## DATA TO PROCESS
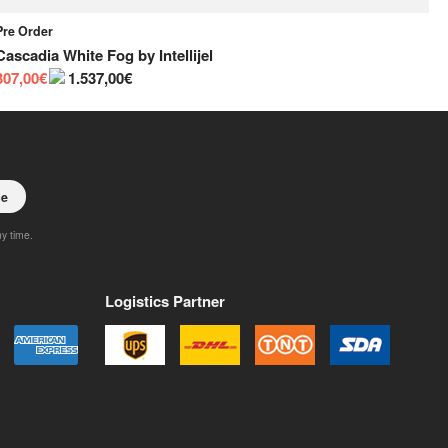
Pre Order
Pr
Cascadia White Fog
by
Intellijel
Ca
307,00€
1.537,00€
30
be
ny time.
Logistics Partner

## WHAT IS NEEDED
Skip every image and output the remaining records exactly.

## RESPONSE
Pre Order
Pr
Cascadia White Fog
by
Intellijel
Ca
307,00€
1.537,00€
30
be
ny time.
Logistics Partner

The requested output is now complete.